2016 play by Ian Hislop and Nick Newman

The Wipers Times is a play by Ian Hislop and Nick Newman, based on their 2013 BBC dramatization of the creation of The Wipers Times newspaper during World War I.

== Productions ==
The play premiered at the Watermill Theatre, Newbury from 22 September to 29 October 2016.

Following its run at the Watermill, the play toured to the Lyceum Theatre, Sheffield, New Wolsey Theatre, Ipswich and Salisbury Playhouse during November 2016.

The play transferred to the Arts Theatre in London's West End from 21 March to 13 May 2017. From September to November 2017 began another tour at the New Theatre, Cardiff, Oxford Playhouse, Palace Theatre, Westcliff-on-Sea, Yvonne Arnaud Theatre, Guildford, Manchester Opera House, Theatre Royal, Glasgow and Everyman Theatre, Cheltenham.

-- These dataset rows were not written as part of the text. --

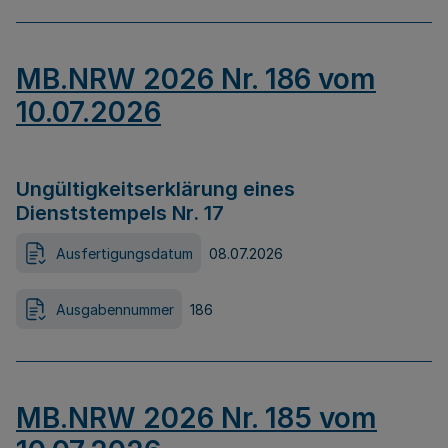
MB.NRW 2026 Nr. 186 vom
10.07.2026
Ungültigkeitserklärung eines
Dienststempels Nr. 17
Ausfertigungsdatum
08.07.2026
Ausgabennummer
186
MB.NRW 2026 Nr. 185 vom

From August to October 2018, the play embarked an 11-week UK tour beginning at Nottingham Theatre Royal before touring to Oxford Playhouse, Northcott Theatre, Exeter, Festival Theatre, Malvern, Curve, Leicester, Devonshire Park Theatre, Eastbourne and Birmingham Repertory Theatre. Following the tour, the play returned to the Arts Theatre in London's West End running from 16 October to 1 December 2018.

== Studying the play ==
The play has been widely used as a text to be studied in the UK.
Brown and Massey have reflected on the use of the play together with The Wipers Times itself to teach students about both the reality and complexity of soldier's experiences but also to help develop an understanding of the processes by which historical accounts are built.